Evelyn had finished her coffee and was about to walk away from the window when she thought she saw Lenore's car drive up. Now what on earth would she be doing here, she wondered. The car was shined up so there was no mistaking it. Two women got out of the front seat and two more got out of the back. Lenore stayed in the driver's seat. Evelyn was sure it was her though all she could see was her arm resting out the window, her shoulder sitting just so. Her eyes stayed beamed on that arm, that fraction of her daughter; the rest of her ran confused with why Lenore was there. Then she realized Lenore was serving as a driver, and that this was part of their fight. She gritted her teeth and walked over to the trash can to dump her coffee cup. Someone offered her a downer, and she dug up fifty cents for it out of the bottom of her purse and swallowed it dry on the way to the water fountain.

Martha felt as frustrated as Folly about them not agreeing on the timing for the election, and the two hardly spoke as they drove out to
the factory. She ached to be in tune. At least she and Mabel were synchronized about the election; they saw things moving in steps. Folly wanted everybody ready to jump off the edge of a cliff if need be. What Martha kept coming back to was Daisy, the other time she had talked to her, her eyes coming suddenly from vacancy to full knowledge.

“You two.”

“What do you mean, Ma?”

“Folly. You . . . two . . .” Daisy had scanned the ceiling, searching for words. “Need . . . watch out for her . . . you . . . stick.”
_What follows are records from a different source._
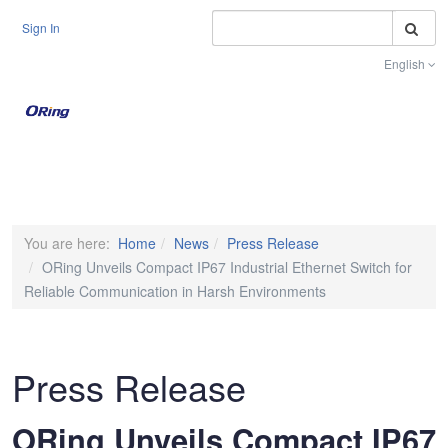
S
Sign In
English
Toggle na
You are here:
Home
News
Press Release
ORing Unveils Compact IP67 Industrial Ethernet Switch for
Reliable Communication in Harsh Environments
Press Release
ORing Unveils Compact IP67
She'd meant stick together, Martha was sure of that. She hadn't told Folly. She felt almost always now her heightened attraction to Folly and how these sensations suspended her from feeling at ease. She'd never know how much Daisy understood, but she liked to think Daisy had a way of knowing right down to the heart how Martha felt. Certainly she hadn't been dumb to Martha's relationship with Cookie. She had visited them in Florida and Martha remembered her saying, “How nice it is you have someone the likes of Cookie caring for you.” When Daisy had taken sick and Martha had come to stay temporarily, then gone to Florida for her things and come back for good, Daisy had asked if she would bring Cookie. “No,” Martha had said, “her people are all there.” She hadn't told Daisy that it was time for them to be finished anyway, that Cookie had taken to spending much of her time in the bars, her mouth getting louder with the juice, and leaving Martha wondering if she were the same Cookie she had loved.
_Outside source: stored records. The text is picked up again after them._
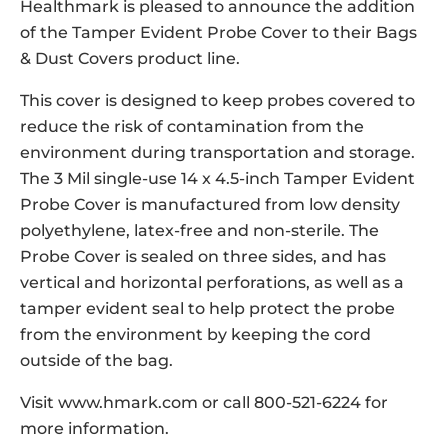
Healthmark is pleased to announce the addition
of the Tamper Evident Probe Cover to their Bags
& Dust Covers product line.
This cover is designed to keep probes covered to
reduce the risk of contamination from the
environment during transportation and storage.
The 3 Mil single-use 14 x 4.5-inch Tamper Evident
Probe Cover is manufactured from low density
polyethylene, latex-free and non-sterile. The
Probe Cover is sealed on three sides, and has
vertical and horizontal perforations, as well as a
tamper evident seal to help protect the probe
from the environment by keeping the cord
outside of the bag.
Visit www.hmark.com or call 800-521-6224 for
more information.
She did not want distance from Folly, but she recognized that already the feeling of attraction stood as an opposition between them. There were times when Martha thought that surely Folly must feel it too, and not mind what she was feeling. Those times when they moved close in the small space of Folly's kitchen and Martha suddenly felt the current run through her, she had looked for a sign from Folly that she had felt it, too. It was hard to imagine that it could flow from one to the other and not be felt by both of them. She could never fully search Folly's face at these times as Folly would usually look away, busy with cooking, and Martha feared the embarrassment of being caught looking for something that wasn't there.

“Stick with her,” Daisy had said, and Martha would. As she pencilled her X strongly in the union box, she willed for many other women to do so also. She was scared for them both that going back to the mill with an open shop was going to be bad news, but whatever it was, they'd go it together. She was willing to pool anything she had. She ached with the hurt Folly would feel if the union didn't have the
strength they needed it to have, soothed that ache with knowing she could count on Folly's strength as well as her own.